Records supplied section start

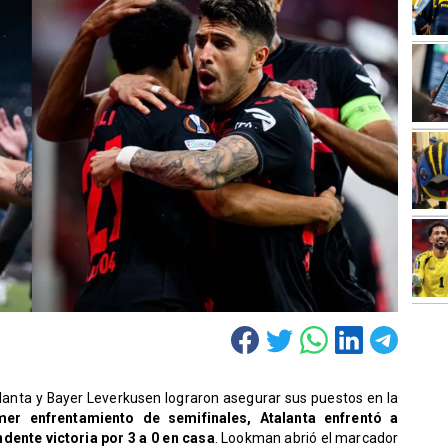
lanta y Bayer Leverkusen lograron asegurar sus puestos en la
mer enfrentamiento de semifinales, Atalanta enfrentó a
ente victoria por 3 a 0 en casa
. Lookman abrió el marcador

Records supplied section end
Records supplied section start

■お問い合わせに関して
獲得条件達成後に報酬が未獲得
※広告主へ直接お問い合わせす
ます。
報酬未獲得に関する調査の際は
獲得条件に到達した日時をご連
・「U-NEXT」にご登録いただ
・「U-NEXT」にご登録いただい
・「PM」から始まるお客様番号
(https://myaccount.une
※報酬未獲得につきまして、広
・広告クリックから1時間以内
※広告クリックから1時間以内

Records supplied section end

◆ **What the task asks**: Everything in the material above from the line that has "ente victoria por 3 a 0 en casa" through the line that has "abrió el marcador" must be duplicated exactly, with no other lines given.

◆ **Result of this exercise**:
ente victoria por 3 a 0 en casa
. Lookman abrió el marcador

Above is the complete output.